Bagi masyarakat awam yang tidak memahami, semua keluhan dan gejala yang dialami penderitan gangguan jiwa itu merupakan sesuatu yang janggal dan sulit dibayangkan. Terlebih, kondisi fisik mereka umumnya baik-baik saja, tidak ada luka, nyeri, atau peradangan seperti yang terjadi pada orang yang fisiknya sakit. Karena itulah, penderita gangguan jiwa ini sering dituding manja, pemalas, tidak punya iman, atau gila.

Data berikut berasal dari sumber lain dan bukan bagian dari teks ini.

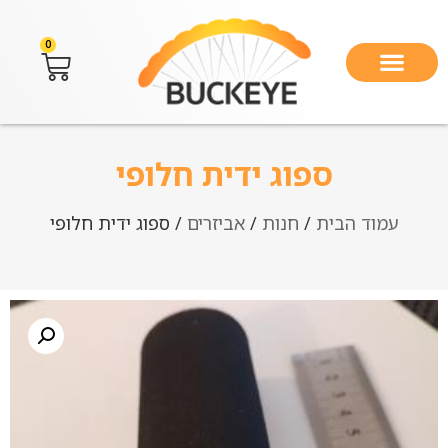
0
ספוג ידית חלופי
עמוד הבית
/
חנות
/
אביזרים
/ ספוג ידית חלופי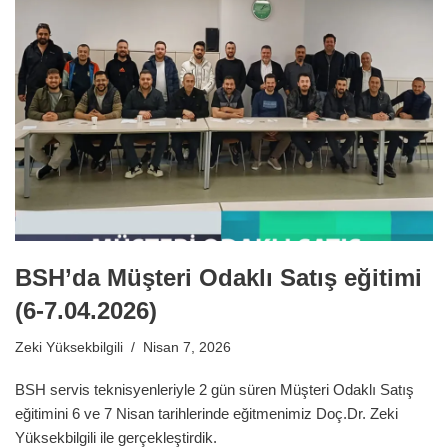
BSH’da Müşteri Odaklı Satış eğitimi
(6-7.04.2026)
Zeki Yüksekbilgili
Nisan 7, 2026
BSH servis teknisyenleriyle 2 gün süren Müşteri Odaklı Satış
eğitimini 6 ve 7 Nisan tarihlerinde eğitmenimiz Doç.Dr. Zeki
Yüksekbilgili ile gerçekleştirdik.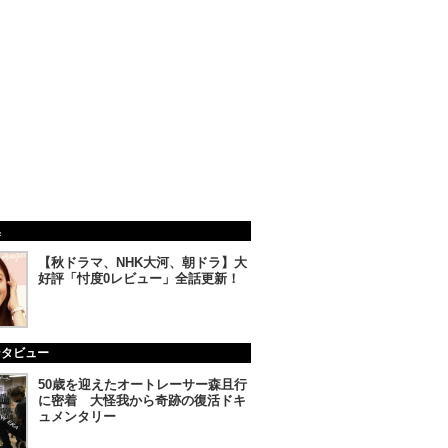
集
【秋ドラマ、NHK大河、朝ドラ】大
好評「忖度0レビュー」全話更新！
ンタビュー
50歳を迎えたオートレーサー森且行
に密着 大怪我から奇跡の復活ドキ
ュメンタリー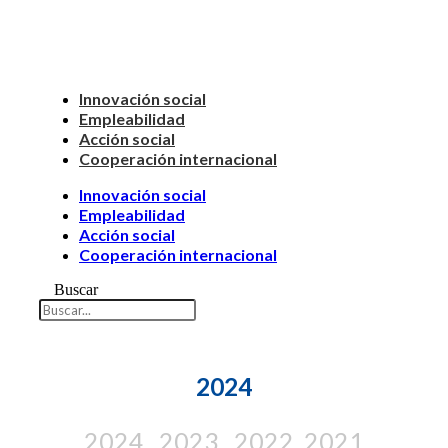
Innovación social
Empleabilidad
Acción social
Cooperación internacional
Innovación social
Empleabilidad
Acción social
Cooperación internacional
Buscar
2024
2024
2023
2022
2021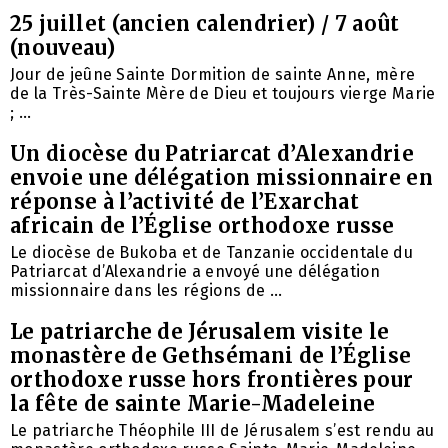
25 juillet (ancien calendrier) / 7 août
(nouveau)
Jour de jeûne Sainte Dormition de sainte Anne, mère
de la Très-Sainte Mère de Dieu et toujours vierge Marie
; ...
Un diocèse du Patriarcat d’Alexandrie
envoie une délégation missionnaire en
réponse à l’activité de l’Exarchat
africain de l’Église orthodoxe russe
Le diocèse de Bukoba et de Tanzanie occidentale du
Patriarcat d’Alexandrie a envoyé une délégation
missionnaire dans les régions de ...
Le patriarche de Jérusalem visite le
monastère de Gethsémani de l’Église
orthodoxe russe hors frontières pour
la fête de sainte Marie-Madeleine
Le patriarche Théophile III de Jérusalem s’est rendu au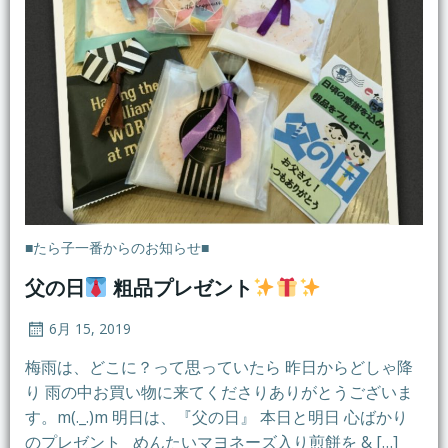
■たら子一番からのお知らせ■
父の日
粗品プレゼント
6月 15, 2019
梅雨は、どこに？って思っていたら 昨日からどしゃ降
り 雨の中お買い物に来てくださりありがとうございま
す。m(._.)m 明日は、『父の日』 本日と明日 心ばかり
のプレゼント めんたいマヨネーズ入り煎餅を & […]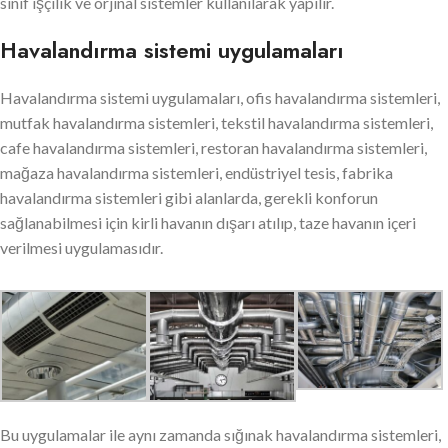
sınıf işçilik ve orjinal sistemler kullanılarak yapılır.
Havalandırma sistemi uygulamaları
Havalandırma sistemi uygulamaları, ofis havalandırma sistemleri,
mutfak havalandırma sistemleri, tekstil havalandırma sistemleri,
cafe havalandırma sistemleri, restoran havalandırma sistemleri,
mağaza havalandırma sistemleri, endüstriyel tesis, fabrika
havalandırma sistemleri gibi alanlarda, gerekli konforun
sağlanabilmesi için kirli havanın dışarı atılıp, taze havanın içeri
verilmesi uygulamasıdır.
Bu uygulamalar ile aynı zamanda sığınak havalandırma sistemleri,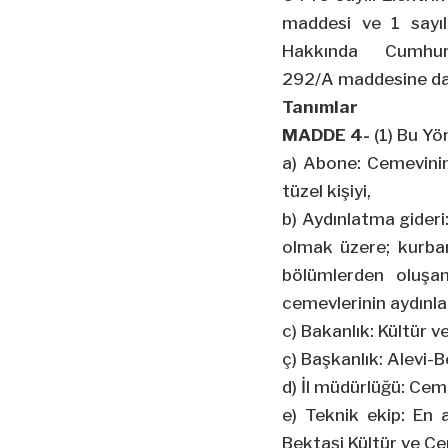
maddesi ve 1 sayıl
Hakkında Cumhurb
292/A maddesine day
Tanımlar
MADDE 4-
(1) Bu Y
a) Abone: Cemevinin 
tüzel kişiyi,
b) Aydınlatma gideri
olmak üzere; kurban
bölümlerden oluşan
cemevlerinin aydınla
c) Bakanlık: Kültür v
ç) Başkanlık: Alevi-
d) İl müdürlüğü: Cem
e) Teknik ekip: En a
Bektaşi Kültür ve C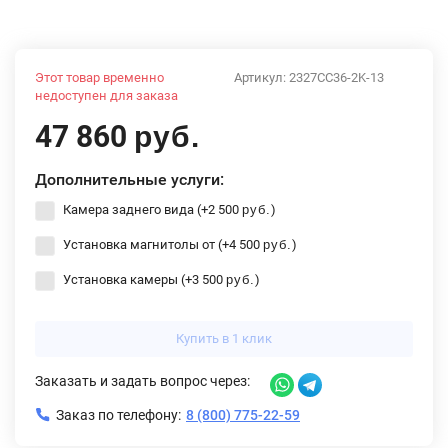
Этот товар временно
Артикул:
2327CC36-2K-13
недоступен для заказа
47 860
руб.
Дополнительные услуги:
Камера заднего вида (+
2 500
)
руб.
Установка магнитолы от (+
4 500
)
руб.
Установка камеры (+
3 500
)
руб.
Купить в 1 клик
Заказать и задать вопрос через:
Заказ по телефону:
8 (800) 775-22-59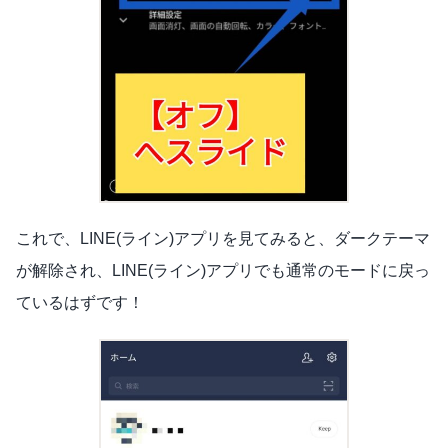
これで、LINE(ライン)アプリを見てみると、ダークテーマ
が解除され、LINE(ライン)アプリでも通常のモードに戻っ
ているはずです！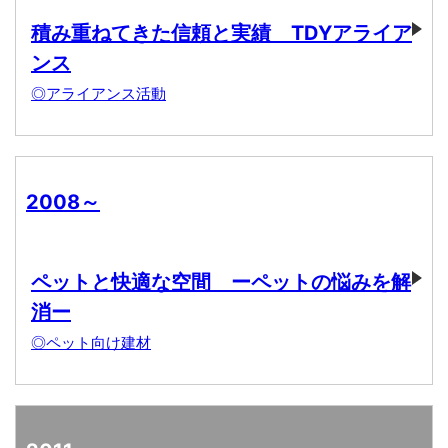
積み重ねてきた信頼と実績 TDYアライア
ンス
◎アライアンス活動
2008～
ペットと快適な空間 ーペットの悩みを解
消ー
◎ペット向け建材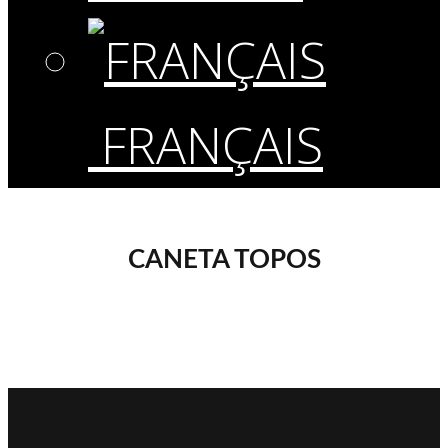
FRANÇAIS
CANETA TOPOS
Onde Estamos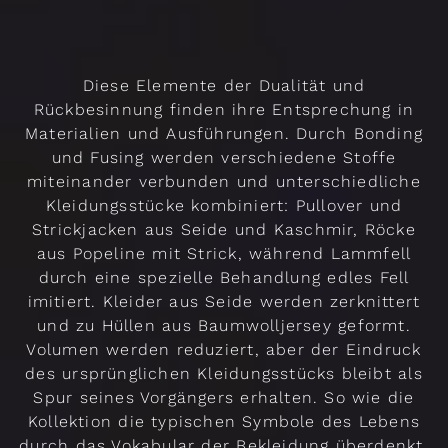
Diese Elemente der Dualität und
Rückbesinnung finden ihre Entsprechung in
Materialien und Ausführungen. Durch Bonding
und Fusing werden verschiedene Stoffe
miteinander verbunden und unterschiedliche
Kleidungsstücke kombiniert: Pullover und
Strickjacken aus Seide und Kaschmir, Röcke
aus Popeline mit Strick, während Lammfell
durch eine spezielle Behandlung edles Fell
imitiert. Kleider aus Seide werden zerknittert
und zu Hüllen aus Baumwolljersey geformt.
Volumen werden reduziert, aber der Eindruck
des ursprünglichen Kleidungsstücks bleibt als
Spur seines Vorgängers erhalten. So wie die
Kollektion die typischen Symbole des Lebens
durch das Vokabular der Bekleidung überdenkt,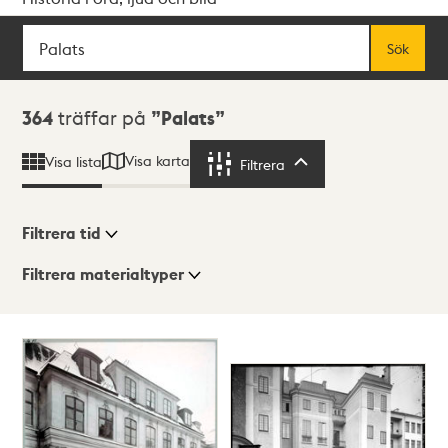
Sök
Fritextsök
Sök
Sökresultat
364
träffar på
Palats
Visa karta
Visa lista
Filtrera
Filtrera
Filtrera tid
Filtrera materialtyper
Visningsläge
Totalt
364
träffar
Lista
Karta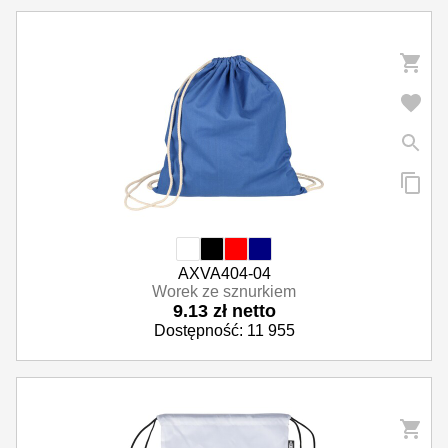
AXVA404-04
Worek ze sznurkiem
9.13 zł netto
Dostępność: 11 955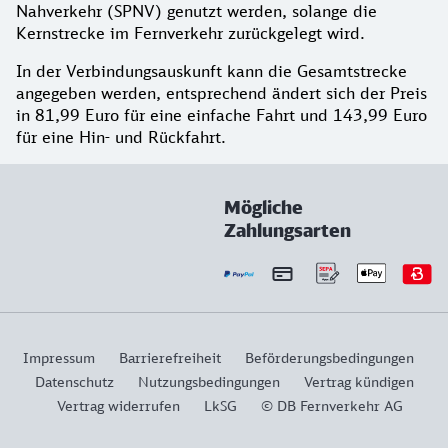
Nahverkehr (SPNV) genutzt werden, solange die
Kernstrecke im Fernverkehr zurückgelegt wird.
In der Verbindungsauskunft kann die Gesamtstrecke
angegeben werden, entsprechend ändert sich der Preis
in 81,99 Euro für eine einfache Fahrt und 143,99 Euro
für eine Hin- und Rückfahrt.
Mögliche
Zahlungsarten
Impressum
Barrierefreiheit
Beförderungsbedingungen
Datenschutz
Nutzungsbedingungen
Vertrag kündigen
Vertrag widerrufen
LkSG
© DB Fernverkehr AG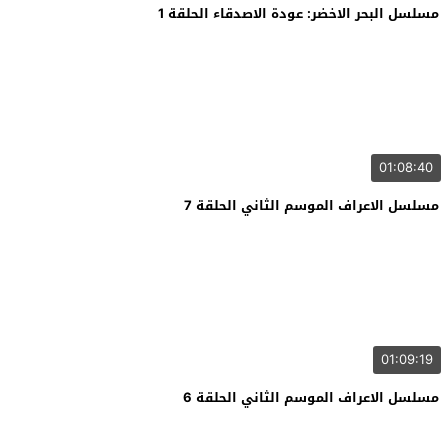
مسلسل البحر الاخضر: عودة الاصدقاء الحلقة 1
01:08:40
مسلسل الاعراف الموسم الثاني الحلقة 7
01:09:19
مسلسل الاعراف الموسم الثاني الحلقة 6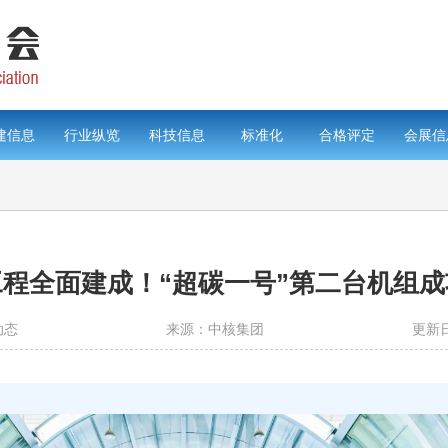
建信息
行业纵览
科技信息
标准化
合格评定
会展信
程全面建成！“超碳一号”第二台机组
动态
来源：中核集团
更新日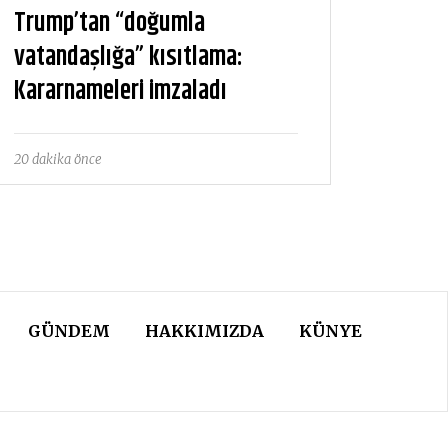
Trump’tan “doğumla
vatandaşlığa” kısıtlama:
Kararnameleri imzaladı
20 dakika önce
GÜNDEM
HAKKIMIZDA
KÜNYE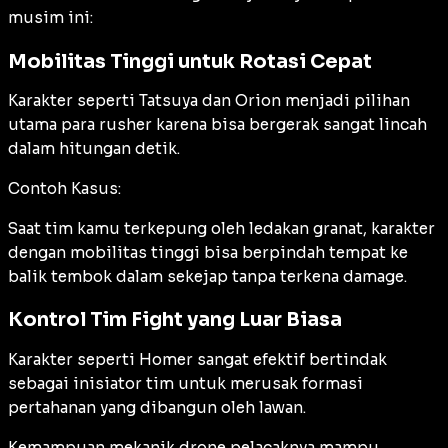
musim ini:
Mobilitas Tinggi untuk Rotasi Cepat
Karakter seperti Tatsuya dan Orion menjadi pilihan
utama para rusher karena bisa bergerak sangat lincah
dalam hitungan detik.
Contoh Kasus:
Saat tim kamu terkepung oleh ledakan granat, karakter
dengan mobilitas tinggi bisa berpindah tempat ke
balik tembok dalam sekejap tanpa terkena damage.
Kontrol Tim Fight yang Luar Biasa
Karakter seperti Homer sangat efektif bertindak
sebagai inisiator tim untuk merusak formasi
pertahanan yang dibangun oleh lawan.
Kemampuan mekanik drone pelacaknya mampu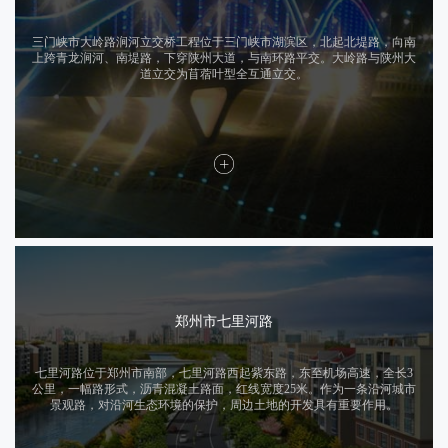
三门峡市大岭路涧河立交桥工程位于三门峡市湖滨区，北起北堤路，向南
上跨青龙涧河、南堤路，下穿陕州大道，与南环路平交。大岭路与陕州大
道立交为苜蓿叶型全互通立交。
郑州市七里河路
七里河路位于郑州市南部，七里河路西起紫东路，东至机场高速，全长3
公里，一幅路形式，沥青混凝土路面，红线宽度25米。作为一条沿河城市
景观路，对沿河生态环境的保护，周边土地的开发具有重要作用。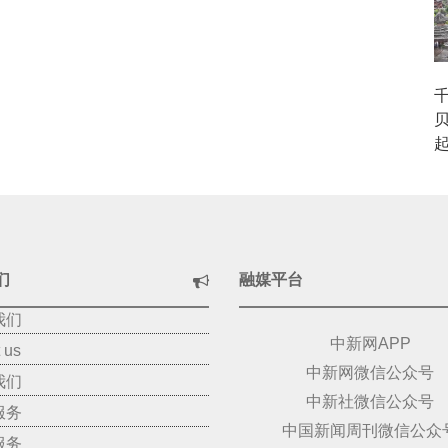
们
融媒平台
我们
中新网APP
 us
中新网微信公众号
我们
中新社微信公众号
服务
中国新闻周刊微信公众
服务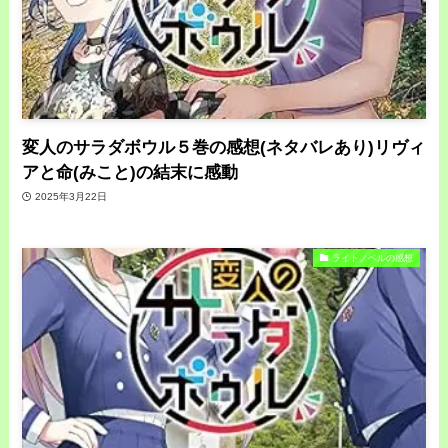
変人のサラダボウル５巻の感想(ネタバレあり)リヴィ
アと命(みこと)の結末に感動
2025年3月22日
ライトノベルの感想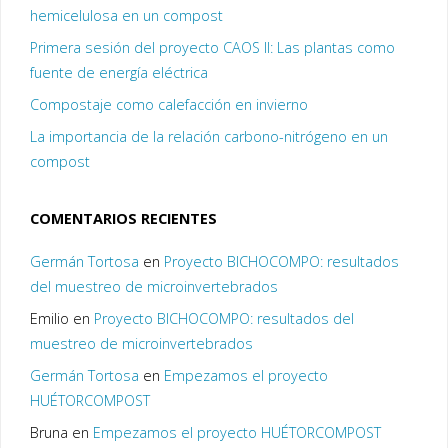
hemicelulosa en un compost
Primera sesión del proyecto CAOS II: Las plantas como
fuente de energía eléctrica
Compostaje como calefacción en invierno
La importancia de la relación carbono-nitrógeno en un
compost
COMENTARIOS RECIENTES
Germán Tortosa
en
Proyecto BICHOCOMPO: resultados
del muestreo de microinvertebrados
Emilio
en
Proyecto BICHOCOMPO: resultados del
muestreo de microinvertebrados
Germán Tortosa
en
Empezamos el proyecto
HUÉTORCOMPOST
Bruna
en
Empezamos el proyecto HUÉTORCOMPOST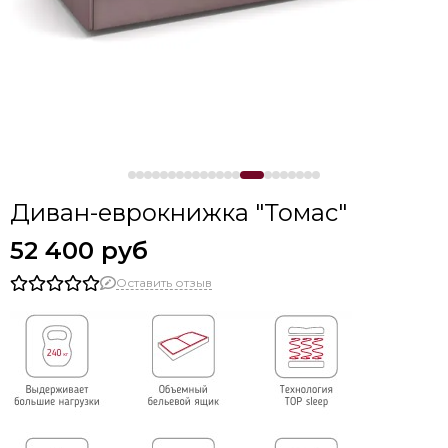
Диван-еврокнижка "Томас"
52 400 руб
Оставить отзыв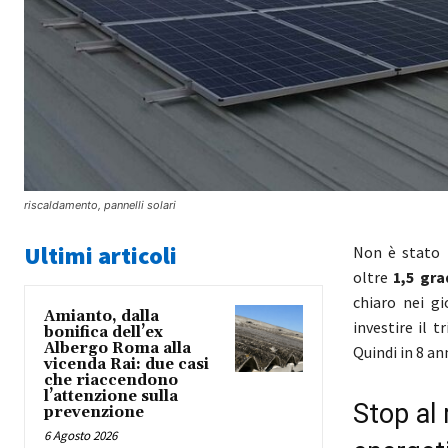
riscaldamento, pannelli solari
Ultimi articoli
Non è stato 
oltre
1,5 gra
chiaro nei gi
Amianto, dalla
investire il 
bonifica dell’ex
Albergo Roma alla
Quindi in 8 ann
vicenda Rai: due casi
che riaccendono
l’attenzione sulla
Stop al 
prevenzione
6 Agosto 2026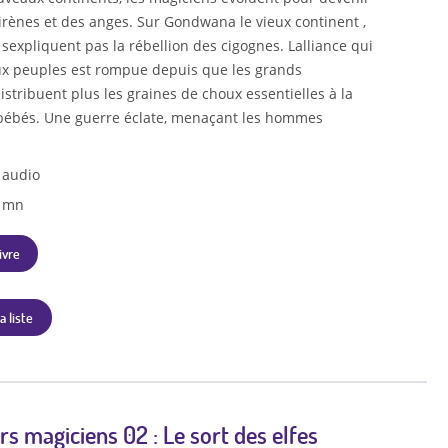
sirènes et des anges. Sur Gondwana le vieux continent ,
expliquent pas la rébellion des cigognes. Lalliance qui
eux peuples est rompue depuis que les grands
istribuent plus les graines de choux essentielles à la
bébés. Une guerre éclate, menaçant les hommes
 audio
4 mn
ivre
a liste
s magiciens 02 : Le sort des elfes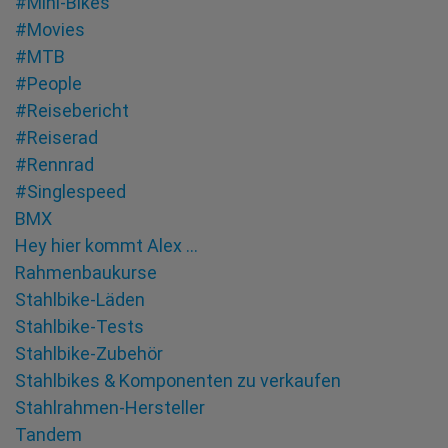
#Mini-Bikes
#Movies
#MTB
#People
#Reisebericht
#Reiserad
#Rennrad
#Singlespeed
BMX
Hey hier kommt Alex …
Rahmenbaukurse
Stahlbike-Läden
Stahlbike-Tests
Stahlbike-Zubehör
Stahlbikes & Komponenten zu verkaufen
Stahlrahmen-Hersteller
Tandem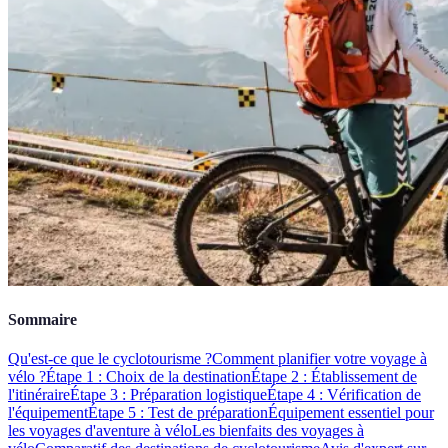
Sommaire
Qu'est-ce que le cyclotourisme ?
Comment planifier votre voyage à
vélo ?
Étape 1 : Choix de la destination
Étape 2 : Établissement de
l'itinéraire
Étape 3 : Préparation logistique
Étape 4 : Vérification de
l'équipement
Étape 5 : Test de préparation
Équipement essentiel pour
les voyages d'aventure à vélo
Les bienfaits des voyages à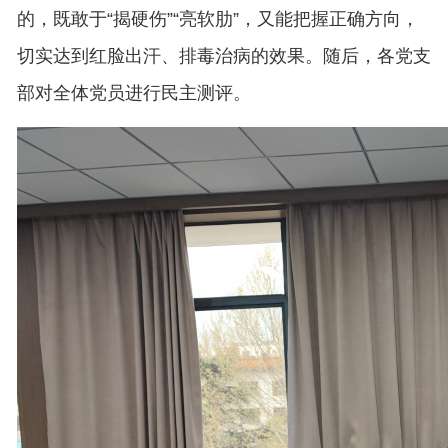
的，既敢于“揭硬伤”“亮软肋”，又能把握正确方向，
切实达到红脸出汗、排毒治病的效果。随后，各党支
部对全体党员进行民主测评。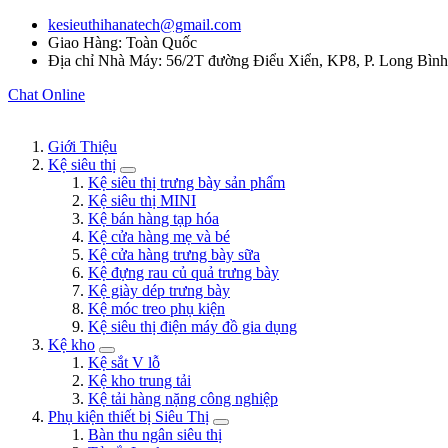
kesieuthihanatech@gmail.com
Giao Hàng: Toàn Quốc
Địa chỉ Nhà Máy: 56/2T đường Điểu Xiển, KP8, P. Long Bìn
Chat Online
Giới Thiệu
Kệ siêu thị
Kệ siêu thị trưng bày sản phẩm
Kệ siêu thị MINI
Kệ bán hàng tạp hóa
Kệ cửa hàng mẹ và bé
Kệ cửa hàng trưng bày sữa
Kệ đựng rau củ quả trưng bày
Kệ giày dép trưng bày
Kệ móc treo phụ kiện
Kệ siêu thị điện máy đồ gia dụng
Kệ kho
Kệ sắt V lỗ
Kệ kho trung tải
Kệ tải hàng nặng công nghiệp
Phụ kiện thiết bị Siêu Thị
Bàn thu ngân siêu thị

Pembangunan kesehatan jiwa berbasis masyarakat itu dinilai banyak pihak lebih efektif guna mengatasi berbagai keterbatasan akses dan layanan kesehatan jiwa. Namun, upaya itu seharusnya diikuti dengan penguatan dan peningkatan investasi negara terhadap kesehatan jiwa, khususnya yang bersifat promotif, preventif, kuratif, dan rehabilitatif.
Menurut catatan WHO, banyak negara rata-rata hanya mengalokasikan 2 persen dari anggaran kesehatan mereka untuk kesehatan jiwa. Bantuan negara donor ataupun swasta untuk menangani kesehatan jiwa juga sangat kurang dibandingkan dengan bantuan untuk penanganan penyakit lain.
Padahal, setiap 1 dollar AS yang diinvestasikan untuk penanganan depresi dan kecemasan akan diperoleh hasil 5 dollar AS. Sementara untuk setiap 1 dollar AS yang diinvestasikan guna mengatasi ketergantungan obat akan diperoleh hasil hingga 7 dollar AS dalam bentuk pengurangan kasus kejahatan dan biaya penegakan hukum.
Di luar biaya, aturan untuk membangun sistem kesehatan mental yang baik dan komprehensif perlu segara diwujudkan. Sudah hampir tujuh tahun Indonesia memiliki Undang-Undang Nomor 18 Tahun 2014 tentang Kesehatan Jiwa.
Namun, aturan turunannya berupa peraturan pemerintah ataupun peraturan Menteri Kesehatan hingga kini belum ada. Akibatnya, UU tersebut tidak bisa operasional di tingkat bawah karena pemerintah daerah tidak memiliki petunjuk teknis untuk melakukan berbagai upaya penanganan kesehatan jiwa.
Karena itu, peringatan Hari Kesehatan Jiwa Dunia 2021 yang bertema ”Kesetaraan Kesehatan Jiwa untuk Semua” selayaknya menjadi momentum bagi bangsa Indonesia untuk terus memperbaiki sistem layanan kesehatan jiwa sekaligus membangun masyarakat yang sadar, paham, dan peduli dengan kesehatan jiwa.
Saat ini, kita sedang berkejaran dengan waktu agar persoalan kesehatan jiwa tidak makin memburuk. Dampak kesehatan jiwa akibat pandemi dipastikan akan makin terasa ke depan.
Perubahan komposisi penduduk dengan banyaknya penduduk usia produktif dan melonjaknya jumlah penduduk lanjut usia juga dipastikan akan terus meningkatkan jumlah penderita gangguan jiwa. Prevalensi gangguan mental emosional umumnya akan terus meningkat seiring dengan meningkatnya usia.
Di sisi lain, distribusi masyarakat juga berubah. Pada 2035, dua dari tiga penduduk Indonesia akan tinggal di perkotaan. Situasi itu akan membuat masyarakat lebih mengalami tekanan akibat keras dan ketatnya persaingan kehidupan di kota serta lemahnya dukungan sosial dibandingkan dengan masyarakat di perdesaan. Tanpa dukungan lingkungan sosial, kondisi ekonomi dan spiritual yang baik, jiwa sehat akan sulit diwujudkan.
Jika sistem kesehatan jiwa Indonesia tidak dibenahi dari sekarang, Indonesia harus siap menghadapi berbagai persoalan kesehatan jiwa di masa depan yang akan menurunkan produktivitas bangsa. Situasi itu dipastikan akan makin menghambat keinginan Indonesia untuk mencapai bonus demografi dan mewujudkan generasi emas 2045.